Most Canadians might be surprised to learn that major decisions about how our health care system will operate in the future could be decided by our courts — and not by our democratically elected parliamentarians. But that's exactly what is happening in British Columbia right now.
A Charter challenge is underway at the Supreme Court of B.C., championed by Dr. Brian Day, owner of the Cambie Surgical Centre. Day is arguing that the laws prohibiting doctors in Canada from practicing in the public and private health sectors simultaneously should be struck down, along with the prohibition on the extra billing of patients for services already covered by the provincial health plan.
From Day's perspective, such restrictions prohibit patients from seeking the best care possible, thereby violating the Charter of Rights and Freedoms. But critics argue the case is more about doctors' potential to earn more money than patient choice or quality care.
Right now, we have a single tier of publicly funded health care (with a limited private sector covering certain non-insured services).
If Day succeeds with his challenge, those who are financially able will have access to an "upper" tier of health services too — one where doctors charge whatever they want. Those who lack funds will only have access to the "lower" public tier, where doctors adhere to a provincially mandated fee schedule, much as it is today.
What's wrong with such a two-tier system? Evidence from other countries demonstrates it too often benefits only those who can afford to pay, and it makes the publicly-funded system more expensive and less efficient.
Day and his lawyers argue such a two-tier health system is the solution to medicare's problems. They assert that the creation of parallel private payments will alleviate resource strain on the public tier, ultimately leading to shorter wait times for all Canadians, regardless of which level of care they access.
Unfortunately, it's not that simple. Australia had a publicly funded health care system like Canada's before introducing a parallel private-pay system in 1999. As a result, wait times in the public pay system became longer, not shorter. Turns out, many specialists spend more time in the private pay system than in the public, "cherry-picking" the healthiest, wealthiest and most profitable patients. That leaves the cases and patients that are most complex, vulnerable, sick and costly for the public system to handle.
The second major argument being waged by Day in his Charter challenge involves a more general claim regarding the viability and desirability of European health care models.

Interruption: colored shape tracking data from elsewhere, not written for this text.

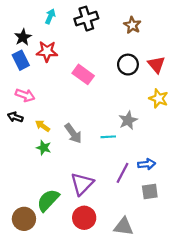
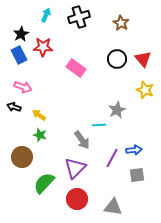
gray arrow: (73, 133) -> (82, 140), moved
brown circle: (24, 219) -> (22, 157), moved

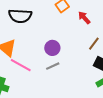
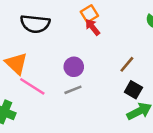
red arrow: (84, 18) -> (93, 27), moved

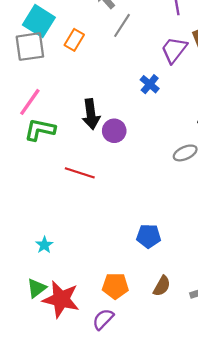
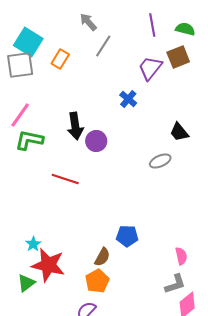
orange pentagon: (115, 286) -> (97, 281), turned -30
brown semicircle: (162, 286) -> (102, 257), moved
red star: (61, 299) -> (48, 265), moved

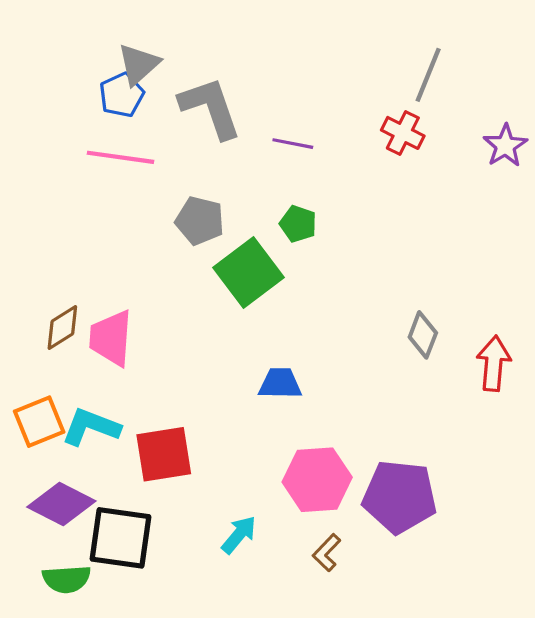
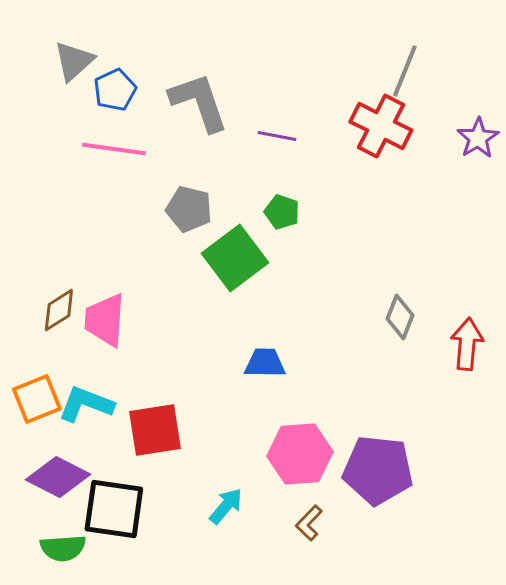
gray triangle: (138, 64) -> (74, 61), moved
red cross: (403, 133) -> (381, 126), size x1.5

Switzerland has the second-most expensive system in the world, right behind the U.S. Private insurance is mandatory. Out-of-pocket payments are exceptionally high, with low- and middle-income families contributing more to the financing of the system than families in high-income brackets.
The French have a private/public hybrid system, but their private insurance only helps cover the extra billing that was introduced to add more money to the system. They also have some of the greatest financial and geographical inequities in access to health care in Europe.
The German health care system is also a public/private mix, but patients have to choose one or the other. Germans with public health insurance — about 90 per cent of the population — wait three times longer for some care than those with private insurance. More importantly, the private insurance sold in Germany is for those wealthy enough to leave the public system entirely. They can never come back, no matter how expensive their care becomes.
Some believe the UK's National Health Service (NHS) is a comparable system to Canada's. It's not. NHS doctors are salaried employees of the government who must work a 40-hour work week with additional evening and weekend call hours before they are allowed to see private-pay patients on top of their public practice.
Look to Canada
So if Europe doesn't offer an obvious solution to improving Canadian health system performance, where should we turn? Canada has some good home-grown evidence:
In BC, the Mount Saint Joseph Hospital Cataract and Corneal Transplant Unit employed production-line efficiency and shared patient lists to decrease wait times from 12 to 16 weeks to eight weeks.
Likewise, the Richmond Hip and Knee Reconstruction Project used staggered operating start times and standardization to reduce wait times from 20 to five months.
The Alberta Bone and Joint Institute was able to reduce wait times from 11 months to nine weeks for hip and knee surgery through centralized intake systems and reducing hospital stays.
These models depend on changing how we deliver care and are about improving quality of care. Our legislators, policy-makers and health practitioners together could help make such Canadian "best practices" a reality across the country.
Let's not pretend the Day case is about patient choice or "superior" foreign health care systems. We can innovate within Canada's existing approach to patient care in a way that benefits everyone — not just the wealthy.